[EXERCISE GOAL]: Where does the string "sont" occur in the records below? Copy every line that holds it.

[[ TASK DATA open ]]

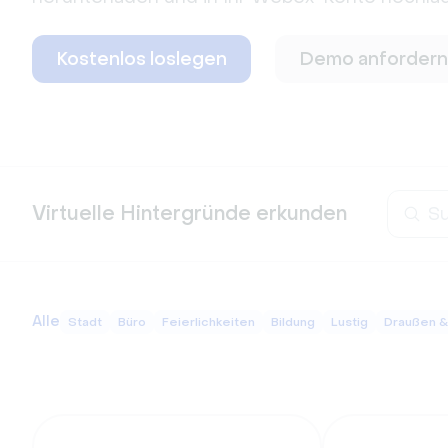
Kostenlos loslegen
Demo anfordern
Virtuelle Hintergründe erkunden
Alle
Stadt
Büro
Feierlichkeiten
Bildung
Lustig
Draußen &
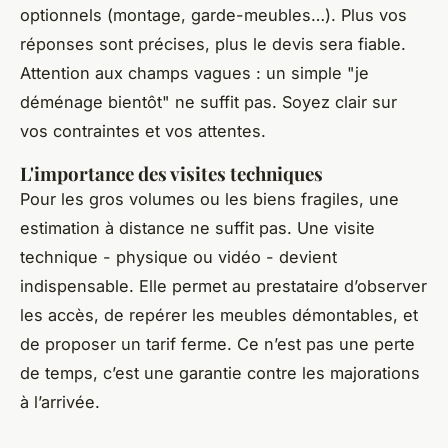
optionnels (montage, garde-meubles…). Plus vos
réponses sont précises, plus le devis sera fiable.
Attention aux champs vagues : un simple "je
déménage bientôt" ne suffit pas. Soyez clair sur
vos contraintes et vos attentes.
L'importance des visites techniques
Pour les gros volumes ou les biens fragiles, une
estimation à distance ne suffit pas. Une visite
technique - physique ou vidéo - devient
indispensable. Elle permet au prestataire d’observer
les accès, de repérer les meubles démontables, et
de proposer un tarif ferme. Ce n’est pas une perte
de temps, c’est une garantie contre les majorations
à l’arrivée.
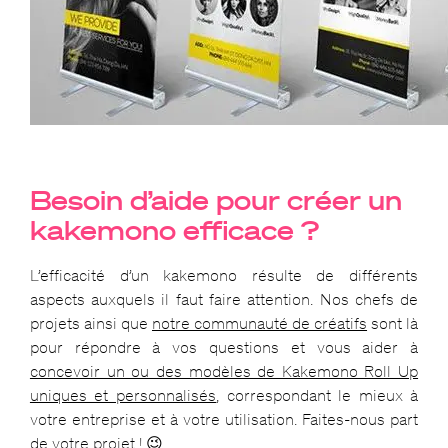
Besoin d’aide pour créer un
kakemono efficace ?
L’efficacité d’un kakemono résulte de différents
aspects auxquels il faut faire attention. Nos chefs de
projets ainsi que
notre communauté de créatifs
sont là
pour répondre à vos questions et vous aider à
concevoir un ou des modèles de Kakemono Roll Up
uniques et personnalisés
, correspondant le mieux à
votre entreprise et à votre utilisation. Faites-nous part
de votre projet ! 😉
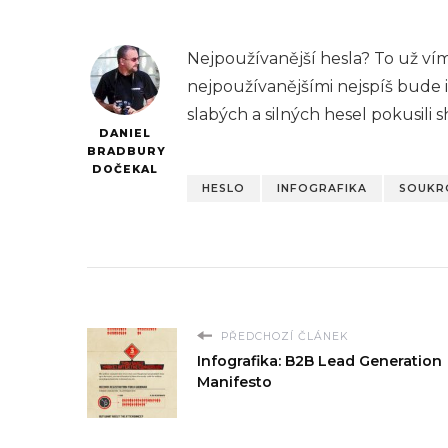
Nejpoužívanější hesla? To už ví
nejpoužívanějšími nejspíš bude i
slabých a silných hesel pokusili 
DANIEL
BRADBURY
DOČEKAL
HESLO
INFOGRAFIKA
SOUKR
PŘEDCHOZÍ ČLÁNEK
Infografika: B2B Lead Generation
Manifesto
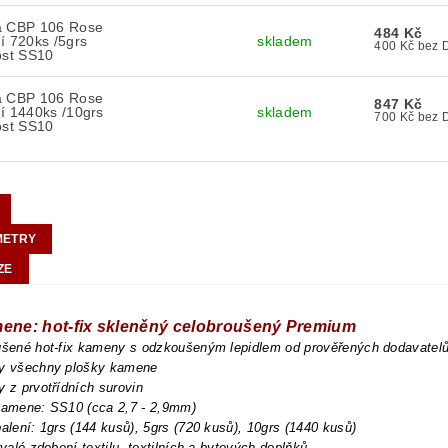
a CBP 106 Rose
484 Kč
í 720ks /5grs
skladem
400 Kč b
ost SS10
a CBP 106 Rose
847 Kč
í 1440ks /10grs
skladem
700 Kč b
ost SS10
METRY
ZE
mene: hot-fix skleněný celobroušený Premium
oušené hot-fix kameny s odzkoušeným lepidlem od prověřených dodavatel
ny všechny plošky kamene
y z prvotřídních surovin
 kamene: SS10 (cca 2,7 - 2,9mm)
balení: 1grs (144 kusů), 5grs (720 kusů), 10grs (1440 kusů)
trvalé zdobení textilu, textilních a bytových doplňků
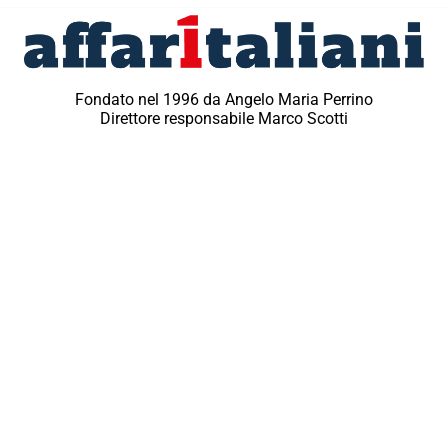
Fondato nel 1996 da Angelo Maria Perrino
Direttore responsabile Marco Scotti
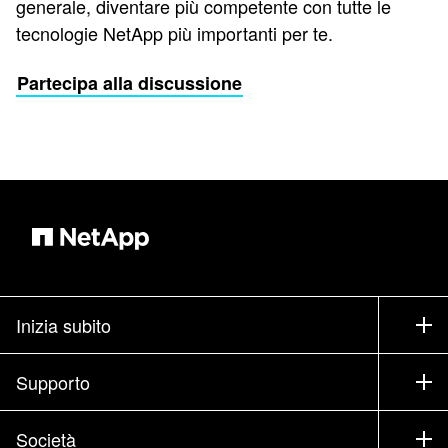
generale, diventare più competente con tutte le
tecnologie NetApp più importanti per te.
Partecipa alla discussione
Inizia subito
Come acquistare
Supporto
Contatta il commerciale
Supporto
Società
Trova un partner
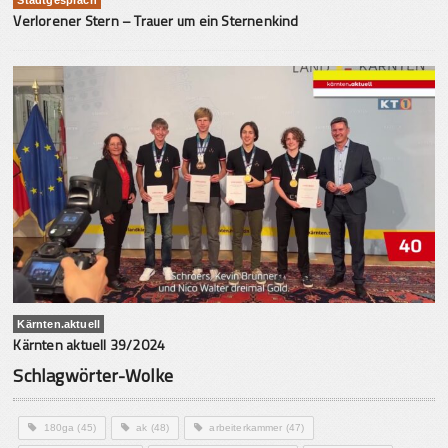
Verlorener Stern – Trauer um ein Sternenkind
Kärnten.aktuell
Kärnten aktuell 39/2024
Schlagwörter-Wolke
180ga
(45)
ak
(48)
arbeiterkammer
(47)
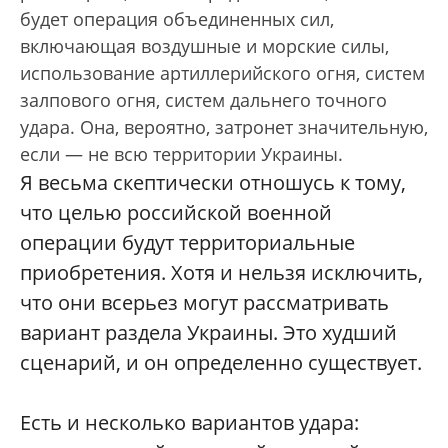
будет операция объединенных сил,
включающая воздушные и морские силы,
использование артиллерийского огня, систем
залпового огня, систем дальнего точного
удара. Она, вероятно, затронет значительную,
если — не всю территории Украины.
Я весьма скептически отношусь к тому,
что целью российской военной
операции будут территориальные
приобретения. Хотя и нельзя исключить,
что они всерьез могут рассматривать
вариант раздела Украины. Это худший
сценарий, и он определенно существует.
Есть и несколько вариантов удара:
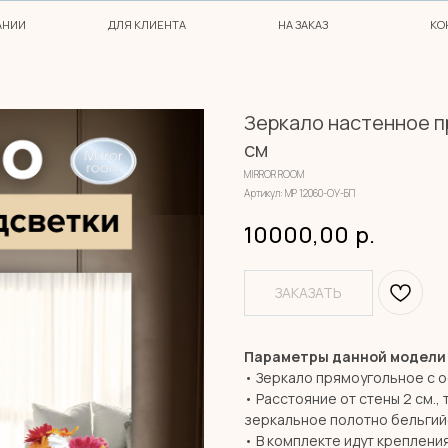
ДЛЯ КЛИЕНТА
НА ЗАКАЗ
КОНТАКТЫ
Зеркало настенное п
см
MIRROR ROOM
Артикул:
МР 12060-ОУ-БП
10000,00
р.
ЗАКАЗАТЬ
Параметры данной модели
• Зеркало прямоугольное с о
• Расстояние от стены 2 см., 
зеркальное полотно бельгий
• В комплекте идут креплени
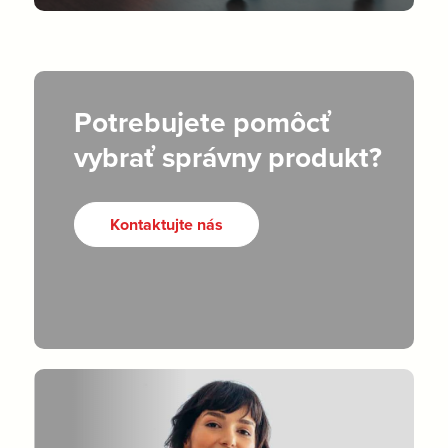
Potrebujete pomôcť
vybrať správny produkt?
Kontaktujte nás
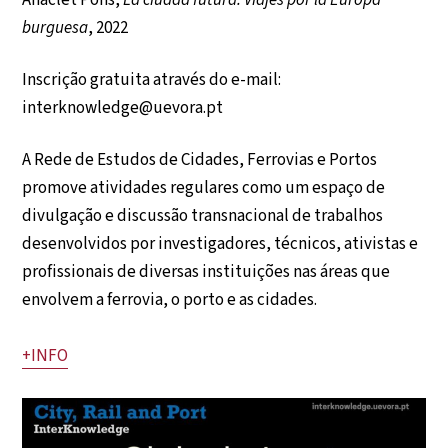
Anaclet Pons,
La ciudad futura. Viajes por la Europa
burguesa
, 2022
Inscrição gratuita através do e-mail:
interknowledge@uevora.pt
A Rede de Estudos de Cidades, Ferrovias e Portos
promove atividades regulares como um espaço de
divulgação e discussão transnacional de trabalhos
desenvolvidos por investigadores, técnicos, ativistas e
profissionais de diversas instituições nas áreas que
envolvem a ferrovia, o porto e as cidades.
+INFO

[[ TASK DATA closed ]]

[REPLY TO THE TASK]:
réponses sont précises, plus le devis sera fiable.
sont là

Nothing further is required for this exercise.